Top Handcuff Running Backs
Javon Ringer, RB, Tennesse Titans – You’re crazy this year if you have Chris Johnson and don’t handcuff him to Javon Ringer. If you draft CJ, make certain you draft Ringer when the backup runners start to fly off the board in the 7th, 8th, and 9th rounds. It might be a useless pick, but several reasons exist why you need this insurance policy: heavy workload and long holdout chief among them.
Mike Tolbert, RB, San Diego Chargers – Don’t be fooled by Tolbert’s stats from 2010. The Chargers are devoted to Ryan Mathews and, injuries asise, Tolbert’s fantasy role shouuld be greatly diminished. Only draft Mike Tolbert anywhere near the top of the draft as a handcuff for Mathews, or if you have absolutely no faith Mathews stays healthy.
James Starks, RB, Green Bay Packers - It’s starting to look like a real RBBC is developing here.

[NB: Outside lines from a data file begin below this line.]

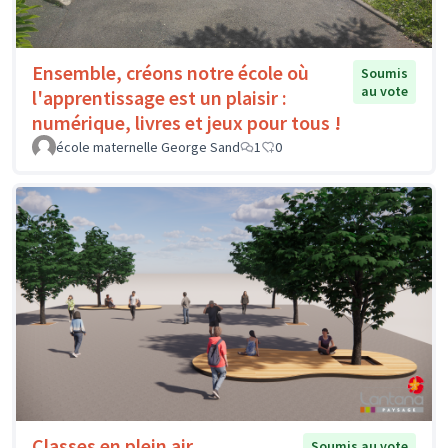
Ensemble, créons notre école où
Soumis
au vote
l'apprentissage est un plaisir :
numérique, livres et jeux pour tous !
école maternelle George Sand
1
0
Classes en plein air
Soumis au vote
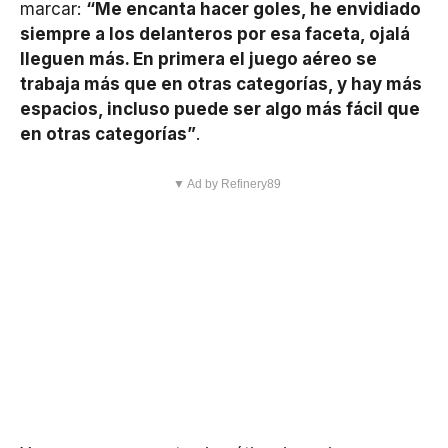
marcar:
“Me encanta hacer goles, he envidiado
siempre a los delanteros por esa faceta, ojalá
lleguen más. En primera el juego aéreo se
trabaja más que en otras categorías, y hay más
espacios, incluso puede ser algo más fácil que
en otras categorías”
.
▼ Ad by Refinery89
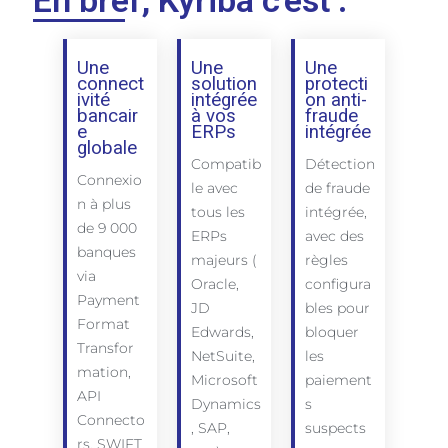
En bref, Kyriba c'est :
Une
Une
Une
connect
solution
protecti
ivité
intégrée
on anti-
bancair
à vos
fraude
e
ERPs
intégrée
globale
Compatib
Détection
Connexio
le avec
de fraude
n à plus
tous les
intégrée,
de 9 000
ERPs
avec des
banques
majeurs (
règles
via
Oracle,
configura
Payment
JD
bles pour
Format
Edwards,
bloquer
Transfor
NetSuite,
les
mation,
Microsoft
paiement
API
Dynamics
s
Connecto
, SAP,
suspects
rs, SWIFT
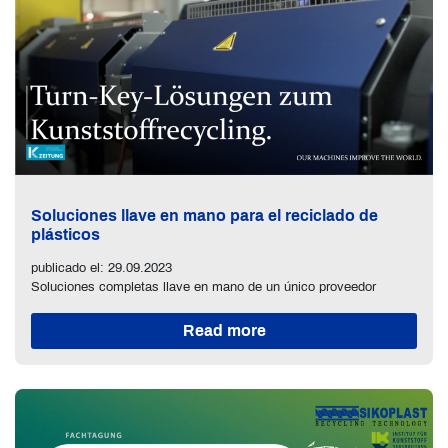
Soluciones llave en mano para el reciclado de
plásticos
publicado el: 29.09.2023
Soluciones completas llave en mano de un único proveedor
Read more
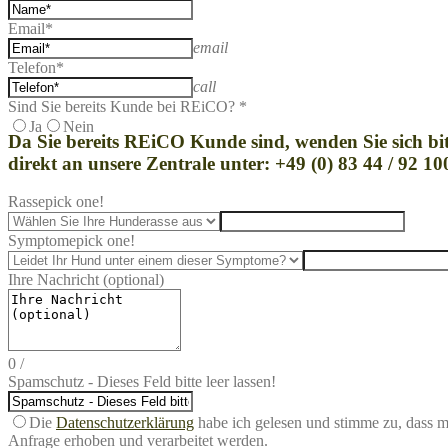
Email*
email
Telefon*
call
Sind Sie bereits Kunde bei REiCO? *
Ja
Nein
Da Sie bereits REi
CO Kunde sind, wenden Sie sich bit
direkt an unsere Zentrale unter: +49 (0) 83 44 / 92 10
Rasse
pick one!
Symptome
pick one!
Ihre Nachricht (optional)
0
/
Spamschutz - Dieses Feld bitte leer lassen!
Die
Datenschutzerklärung
habe ich gelesen und stimme zu, dass 
Anfrage erhoben und verarbeitet werden.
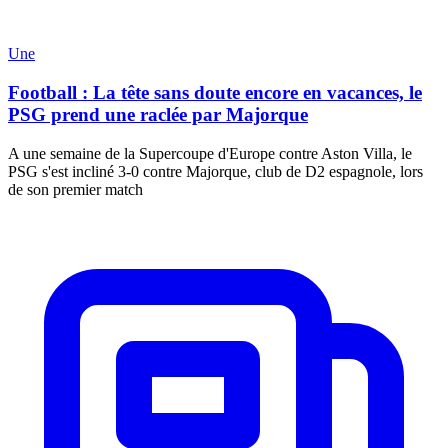
Une
Football : La tête sans doute encore en vacances, le
PSG prend une raclée par Majorque
A une semaine de la Supercoupe d'Europe contre Aston Villa, le
PSG s'est incliné 3-0 contre Majorque, club de D2 espagnole, lors
de son premier match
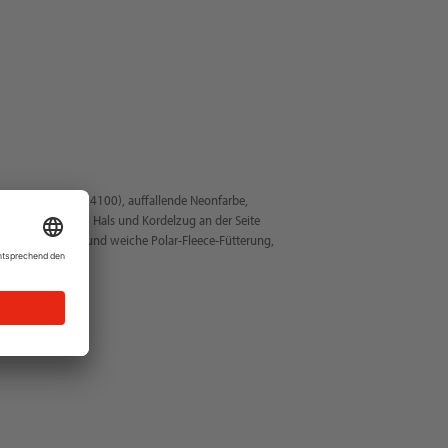
nge (Farbcode: 4100), auffallende Neonfarbe,
ettverschluss am Hals und Kordelzug an der Seite
chluss, wärmende und weiche Polar-Fleece-Fütterung,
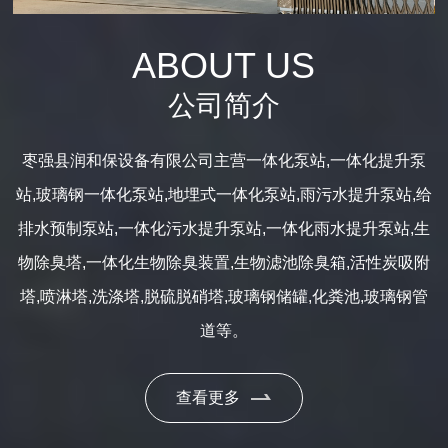
ABOUT US
公司简介
枣强县润和保设备有限公司主营一体化泵站,一体化提升泵
站,玻璃钢一体化泵站,地埋式一体化泵站,雨污水提升泵站,给
排水预制泵站,一体化污水提升泵站,一体化雨水提升泵站,生
物除臭塔,一体化生物除臭装置,生物滤池除臭箱,活性炭吸附
塔,喷淋塔,洗涤塔,脱硫脱硝塔,玻璃钢储罐,化粪池,玻璃钢管
道等。
查看更多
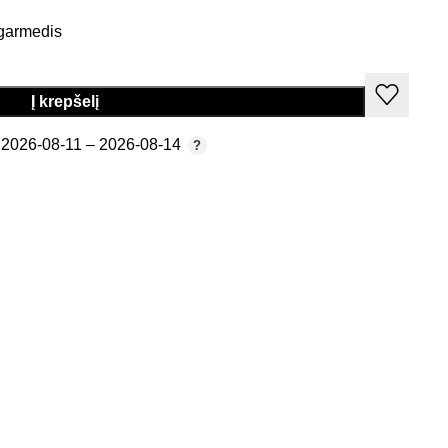
agarmedis
Į krepšelį
2026-08-11 – 2026-08-14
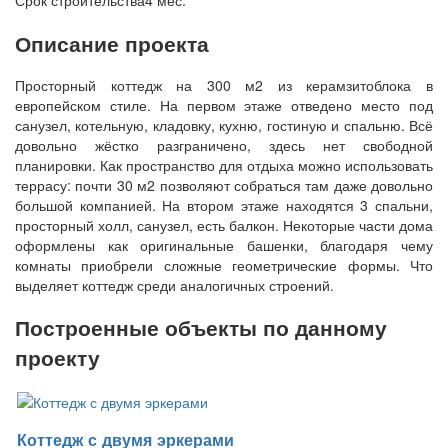
Срок строительства
4 мес.
Описание проекта
Просторный коттедж на 300 м2 из керамзитоблока в
европейском стиле. На первом этаже отведено место под
санузел, котельную, кладовку, кухню, гостиную и спальню. Всё
довольно жёстко разграничено, здесь нет свободной
планировки. Как пространство для отдыха можно использовать
террасу: почти 30 м2 позволяют собраться там даже довольно
большой компанией. На втором этаже находятся 3 спальни,
просторный холл, санузел, есть балкон. Некоторые части дома
оформлены как оригинальные башенки, благодаря чему
комнаты приобрели сложные геометрические формы. Что
выделяет коттедж среди аналогичных строений.
Построенные объекты по данному
проекту
Коттедж с двумя эркерами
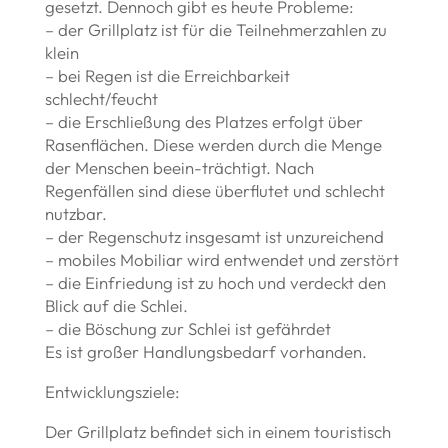
gesetzt. Dennoch gibt es heute Probleme:
– der Grillplatz ist für die Teilnehmerzahlen zu
klein
– bei Regen ist die Erreichbarkeit
schlecht/feucht
– die Erschließung des Platzes erfolgt über
Rasenflächen. Diese werden durch die Menge
der Menschen beein-trächtigt. Nach
Regenfällen sind diese überflutet und schlecht
nutzbar.
– der Regenschutz insgesamt ist unzureichend
– mobiles Mobiliar wird entwendet und zerstört
– die Einfriedung ist zu hoch und verdeckt den
Blick auf die Schlei.
– die Böschung zur Schlei ist gefährdet
Es ist großer Handlungsbedarf vorhanden.
Entwicklungsziele:
Der Grillplatz befindet sich in einem touristisch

Tashard Choice, RB, Dallas Cowboys – I’m not as certain about this one as at the start of training camp (less than 2 weeks ago). The current Cowboys coaching staff (Jason Garrett) just doens’t like Choice and there are rumors he’ll be shopped at the end of camp. Stories are starting to surface he might be waived outright in lieu of Lonyae Miller and Phillip Tanner, who are each getting talked up. Pay special attention to “Lonyae Miller”. The point being, Felix Jones is often injured. Demarco Murray was often-injured in college and came into camp nursing an injury–and hasn’t got on the field yet. Whoever the Cowboys #3 running back is at the end of camp, you need to circle on your list, because he has a significant chance of contributing somewhere down the line this year. You might have to be patient, but someone like Lonyae Miller could be a deep, deep sleeper.